Directions → Pick every line out of the entries below that has the string "Maratona", and copy it.

[Page-level text extractions]
++++++++++

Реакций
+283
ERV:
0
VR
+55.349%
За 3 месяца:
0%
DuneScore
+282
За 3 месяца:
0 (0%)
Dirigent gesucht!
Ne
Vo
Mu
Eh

++++++++++

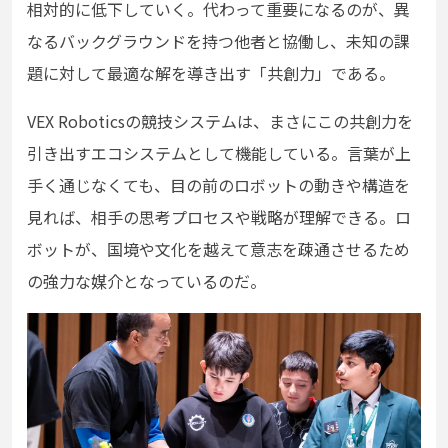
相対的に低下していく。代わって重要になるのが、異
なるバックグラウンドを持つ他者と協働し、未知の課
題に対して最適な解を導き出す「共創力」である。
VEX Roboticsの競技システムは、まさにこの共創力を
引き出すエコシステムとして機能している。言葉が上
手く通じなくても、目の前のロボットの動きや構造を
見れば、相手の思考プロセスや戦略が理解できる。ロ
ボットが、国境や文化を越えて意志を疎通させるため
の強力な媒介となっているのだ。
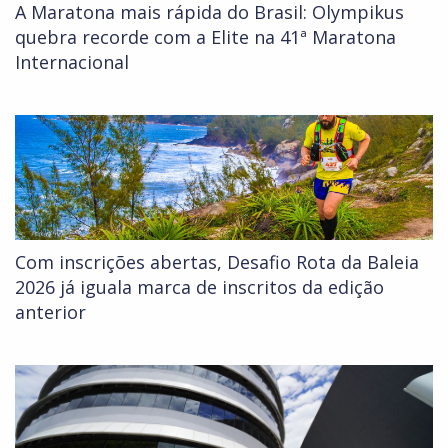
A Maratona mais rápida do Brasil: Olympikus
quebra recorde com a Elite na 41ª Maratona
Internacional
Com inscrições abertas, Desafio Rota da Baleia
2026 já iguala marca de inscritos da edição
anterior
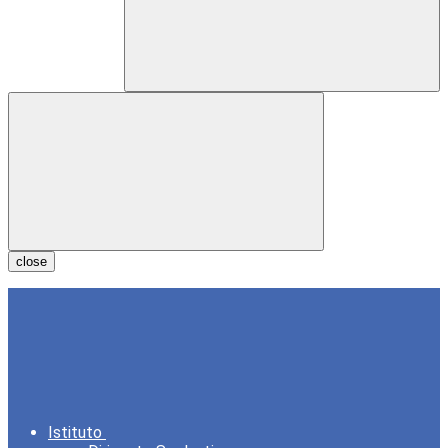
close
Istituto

++++++++++

Completed task →
A Maratona mais rápida do Brasil: Olympikus
quebra recorde com a Elite na 41ª Maratona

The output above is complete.